Chapter Chapter Nineteen - Ramiel
Lavender.
Its pungent stench scorches the inner walls of my nose.
Am I dead?
I open my eyes, but everything is dark.
Starting slow, I think about where my limbs are. Locating my right hand: okay, it’s lying flat next to me. My left hand is, too. My legs twitch from side to side. An ache shoots through my back, which is flat against a hard table.
I don’t seem to be strapped down. So I wasn’t abducted, or if I had been, I’m not being detained.
Am I still in Arioch?
Groaning, I press my hands to the side of the hard table-like surface and prop myself up. My left arm feels somehow stronger than the right: fuzzy, almost like it’s asleep.
A voice grumbles something from in front of me, a little distance away. I feel like they’re saying words, but I can’t make out what they are.
“What?” My voice crackles as I speak. Even rolling my tongue over doesn’t bring moisture back.
“Shameful,” the voice booms, loud and clear, and dare I say, a little aggravated.
My body flinches back at the sound of the king’s disdain, and my posture crumples like an old document—soft and malleable.
We’re still in Arioch, and my father is standing a yard or so beyond my feet.
I blink my eyes, hard. I definitely feel my lids come together, my eyelashes press to the skin underneath. Yet, I see nothing. My heart’s speed hikes up in panic.
My father scoffs. “Did you blind the boy?”
My body stiffens when I realize he wasn’t referring to me as shameful, but to someone else in the room.

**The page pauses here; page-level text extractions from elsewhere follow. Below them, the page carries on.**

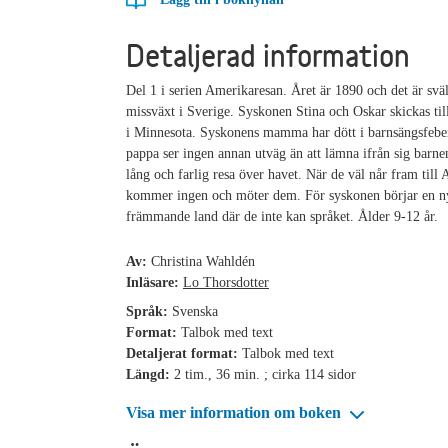
Detaljerad information
Del 1 i serien Amerikaresan. Året är 1890 och det är svä
missväxt i Sverige. Syskonen Stina och Oskar skickas til
i Minnesota. Syskonens mamma har dött i barnsängsfebe
pappa ser ingen annan utväg än att lämna ifrån sig barnen
lång och farlig resa över havet. När de väl når fram till
kommer ingen och möter dem. För syskonen börjar en ny 
främmande land där de inte kan språket. Ålder 9-12 år.
Av:
Christina Wahldén
Inläsare:
Lo Thorsdotter
Språk:
Svenska
Format:
Talbok med text
Detaljerat format:
Talbok med text
Längd:
2 tim., 36 min. ; cirka 114 sidor
Visa mer information om boken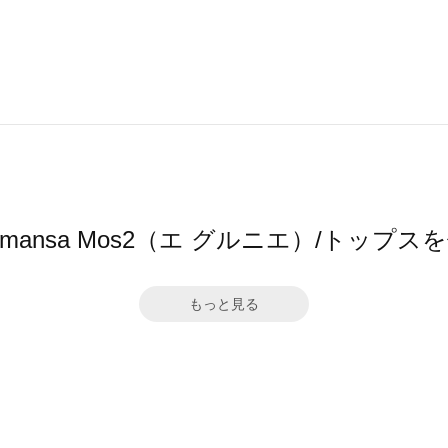
 by Samansa Mos2（エ グルニエ）/ト
もっと見る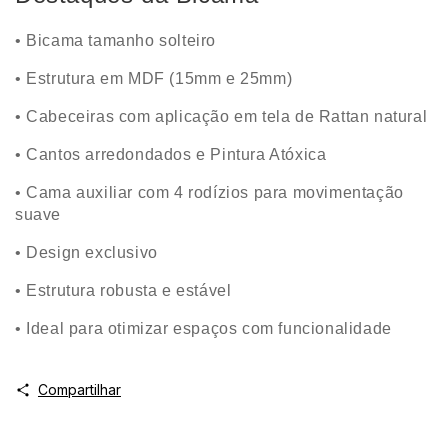
•
Bicama tamanho solteiro
• Estrutura em MDF (15mm e 25mm)
• Cabeceiras com aplicação em tela de Rattan natural
• Cantos arredondados e Pintura Atóxica
• Cama auxiliar com 4 rodízios para movimentação
suave
• Design exclusivo
• Estrutura robusta e estável
• Ideal para otimizar espaços com funcionalidade
Compartilhar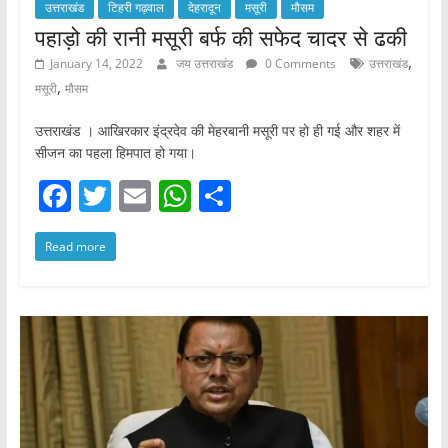
उत्तराखंड
टिहरी गढ़वाल
देहरादून
मसूरी
मौसम
पहाड़ो की रानी मसूरी बर्फ की सफेद चादर से ढकी
,
January 14, 2022
जय उत्तराखंड
0 Comments
उत्तराखंड
,
मसूरी
मौसम
उत्तराखंड । आखिरकार इंद्रदेव की मेहरबानी मसूरी पर हो ही गई और शहर में
सीजन का पहला हिमपात हो गया।
F
T
E
W
S
a
w
m
h
h
Read more
c
itt
ai
at
ar
e
er
l
s
e
b
A
o
p
o
p
k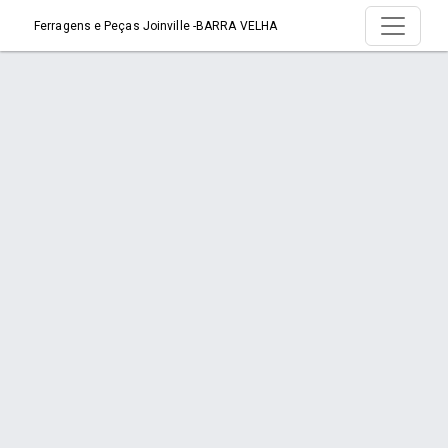
Ferragens e Peças Joinville -BARRA VELHA
Produto > VÁLVULA ÁGUA CONSUL
SIMPLES - 220V
Início
Produto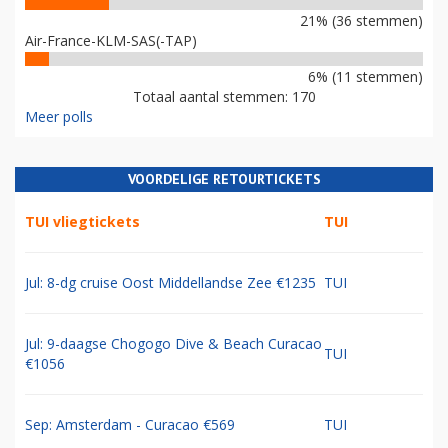
21% (36 stemmen)
Air-France-KLM-SAS(-TAP)
6% (11 stemmen)
Totaal aantal stemmen: 170
Meer polls
VOORDELIGE RETOURTICKETS
TUI vliegtickets
TUI
Jul: 8-dg cruise Oost Middellandse Zee €1235
TUI
Jul: 9-daagse Chogogo Dive & Beach Curacao
TUI
€1056
Sep: Amsterdam - Curacao €569
TUI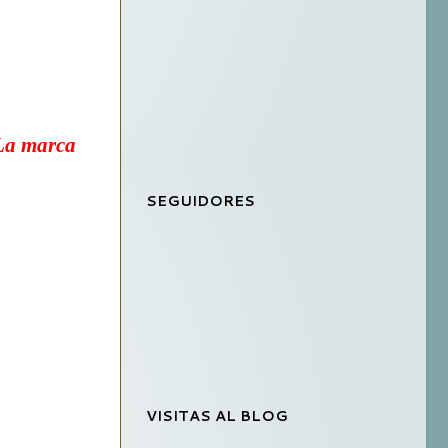
La marca
SEGUIDORES
VISITAS AL BLOG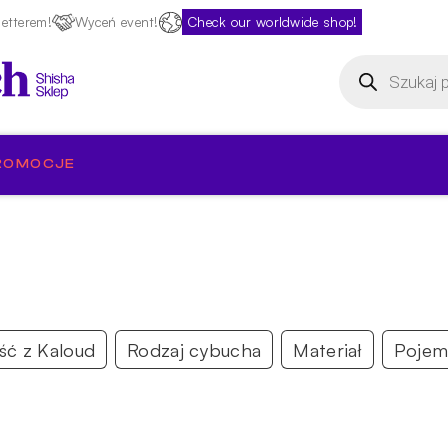
etterem!
Wyceń event!
Check our worldwide shop!
Wyszukiwarka
produktów
ROMOCJE
ść z Kaloud
Rodzaj cybucha
Materiał
Pojem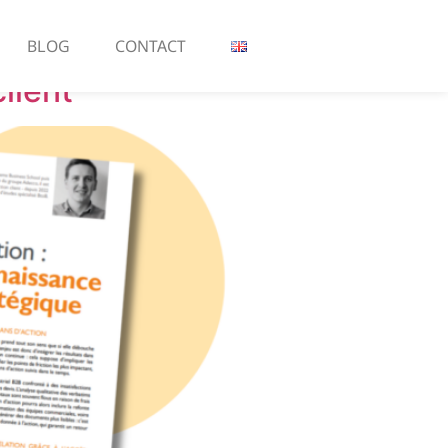
BLOG
CONTACT
lient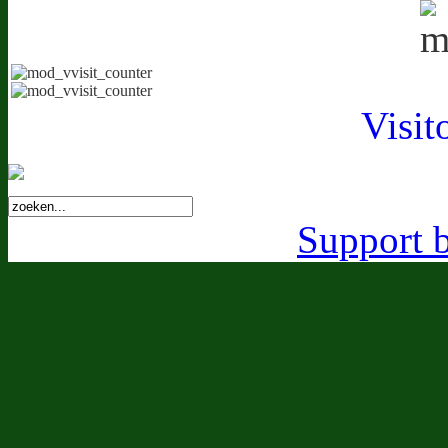
Visit
Support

But still, blind? As in, I’m the only one who thinks the world has been made into an impenetrable abyss?
“I did not, sir,” a slightly higher voice replies, firm. It sounds familiar, until I feel a strange, warm, nonvisible pulse undulating from him like a beacon, reaching out in vibrations and sifting through me like I’m not really here. A strange, visceral embodiment of... magic?
A pressure cracks into my memories, suppressing anything I try to remember. The last thing I recall is my spar with Ether. What could’ve possibly happened to get me here, now?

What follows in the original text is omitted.